Affaire Lamine Diack : Les incroyables découvertes des juges

05 - Octobre - 2019

Le 13 janvier 2020, Lamine Diack sera jugé à Paris pour corruption passive et blanchiment de capitaux. Pourtant, l’ancien patron de l’Iaaf aura bataillé ferme pour éviter ce procès. Sa demande en annulation de la procédure rejetée par la Chambre d’instruction de Paris (l’équivalent de la Cour d’appel), Lamine Diack avait introduit un recours devant la Cour de cassation qui l’a débouté. L’arrêt rendu dans ce sens et que Libération a obtenu, en même temps que l’ordonnance de renvoi des magistrats en charge de l’instruction, met la lumière sur les découvertes des juges ayant renvoyé Lamine Diack et Cie en correctionnelle. De même que le rôle central dans cette affaire de Tracfin, le service anti-blanchiment de Bercy.

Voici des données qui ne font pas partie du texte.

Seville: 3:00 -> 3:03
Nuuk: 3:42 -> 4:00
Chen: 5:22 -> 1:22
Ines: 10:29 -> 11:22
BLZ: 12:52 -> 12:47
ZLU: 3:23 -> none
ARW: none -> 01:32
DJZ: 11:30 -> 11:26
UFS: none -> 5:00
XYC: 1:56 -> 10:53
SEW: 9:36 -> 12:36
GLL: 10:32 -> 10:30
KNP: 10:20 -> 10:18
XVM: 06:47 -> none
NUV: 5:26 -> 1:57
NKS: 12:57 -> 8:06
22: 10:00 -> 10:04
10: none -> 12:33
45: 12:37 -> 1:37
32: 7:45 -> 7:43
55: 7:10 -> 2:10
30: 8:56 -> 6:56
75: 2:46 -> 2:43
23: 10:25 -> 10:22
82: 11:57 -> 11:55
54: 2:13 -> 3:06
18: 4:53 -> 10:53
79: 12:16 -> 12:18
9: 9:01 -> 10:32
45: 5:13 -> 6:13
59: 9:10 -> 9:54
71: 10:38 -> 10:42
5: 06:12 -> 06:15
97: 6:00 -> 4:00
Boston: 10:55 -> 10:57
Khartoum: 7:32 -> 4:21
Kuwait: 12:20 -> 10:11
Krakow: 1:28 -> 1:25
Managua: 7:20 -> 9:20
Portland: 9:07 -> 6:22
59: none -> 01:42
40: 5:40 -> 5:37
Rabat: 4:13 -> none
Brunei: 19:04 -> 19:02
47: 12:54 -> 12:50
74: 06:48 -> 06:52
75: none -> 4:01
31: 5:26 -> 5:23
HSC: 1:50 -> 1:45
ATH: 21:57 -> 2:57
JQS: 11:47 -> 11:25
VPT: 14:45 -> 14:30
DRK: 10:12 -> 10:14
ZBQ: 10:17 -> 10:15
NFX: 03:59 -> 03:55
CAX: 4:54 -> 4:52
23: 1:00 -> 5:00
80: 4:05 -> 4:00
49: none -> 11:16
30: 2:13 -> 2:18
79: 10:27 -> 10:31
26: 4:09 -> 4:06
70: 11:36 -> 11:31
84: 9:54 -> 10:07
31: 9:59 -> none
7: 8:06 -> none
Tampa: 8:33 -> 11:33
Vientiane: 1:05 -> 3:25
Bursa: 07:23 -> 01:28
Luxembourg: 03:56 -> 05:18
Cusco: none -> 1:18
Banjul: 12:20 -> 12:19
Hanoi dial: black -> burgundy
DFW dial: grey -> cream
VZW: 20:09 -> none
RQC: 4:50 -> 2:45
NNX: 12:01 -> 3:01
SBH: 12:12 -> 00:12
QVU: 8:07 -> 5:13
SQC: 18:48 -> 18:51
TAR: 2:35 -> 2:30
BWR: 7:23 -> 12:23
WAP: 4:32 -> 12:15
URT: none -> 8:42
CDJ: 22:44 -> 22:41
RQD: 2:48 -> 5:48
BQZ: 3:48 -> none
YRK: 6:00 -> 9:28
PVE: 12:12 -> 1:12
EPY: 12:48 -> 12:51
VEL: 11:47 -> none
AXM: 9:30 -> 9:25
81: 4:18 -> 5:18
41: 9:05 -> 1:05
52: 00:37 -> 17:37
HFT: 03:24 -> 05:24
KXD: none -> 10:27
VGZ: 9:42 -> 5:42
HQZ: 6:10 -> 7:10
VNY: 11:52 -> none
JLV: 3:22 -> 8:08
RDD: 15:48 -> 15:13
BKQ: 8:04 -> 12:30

Le 13 janvier 2020, Lamine Diack, Habib Cissé (ancien conseiller juridique de l’Iaaf suspendu à vie) et Gabriel Dolé, ancien médecin- qui a opté pour le plaider-coupable d’après nos informations- , seront jugés à Paris pour corruption passive, complicité du même délit et blanchiment de capitaux. L’ancien patron de l’Iaaf, retenu en France depuis sa mise en examen ayant suivi son interpellation à l’hôtel Sheraton de Roissy, le 3 novembre 2016, aura tout fait pour éviter cette issue.

Selon les documents obtenus par nos soins, Lamine Diack avait demandé l’annulation de la procédure devant la Chambre d’instruction (équivalent de la Cour d’appel) de Paris. Mais l’instance d’appel avait opposé un niet catégorique à l’ancien président de l’Iaaf qui s’était alors retourné vers la Cour de cassation.

Révélations sur le bras de fer devant la Cour de cassation.

Face aux juges, les avocats de Lamine Diack ont dénoncé ce qu’ils appellent une «violation ». Selon eux, Lamine Diack était détenteur, lors de son interpellation, d’un passeport diplomatique de la République du Sénégal : «Alors que l'immunité diplomatique, relevant de la Convention de Vienne du 18 avril 1961, confiée par un État à l'un de ses ressortissants auquel il a délivré un passeport diplomatique opposable ne peut faire l'objet d'une contestation par les autorités d'un État étranger sans interrogation préalable de l'État de délivrance ; qu'en se reconnaissant néanmoins un pouvoir direct d'appréciation sans égard pour la position des autorités sénégalaises qui n'ont pas été préalablement interrogées à cette fin, la chambre de l'instruction a derechef excédé ses pouvoirs en violation de l'ordre public international ; alors que les faits pour lesquels le requérant a été mis en examen étant situés durant sa période officielle d'activité qu'il venait seulement de quitter quelques mois plus tôt, tandis qu'il s'était rendu en France ès qualités d'ancien président de l'Iaaf pour y faire une conférence à l'invitation du Comité national olympique et sportif, le passeport diplomatique de Lamine Diack, lors des actes coercitifs réalisés en France sur sa personne, n'encourait manifestement aucune caducité au regard des dispositions de l'article 39 al. 2 de la Convention de Vienne ; que sur ce point également, l'Etat de délivrance n'a pas été consulté par les autorités françaises ; qu'ainsi, l'excès de pouvoir reproché à la chambre de l'instruction s'est encore doublé d'une violation de la Convention susvisée et des règles et principes gouvernant l'ordre public international », assènent les avocats.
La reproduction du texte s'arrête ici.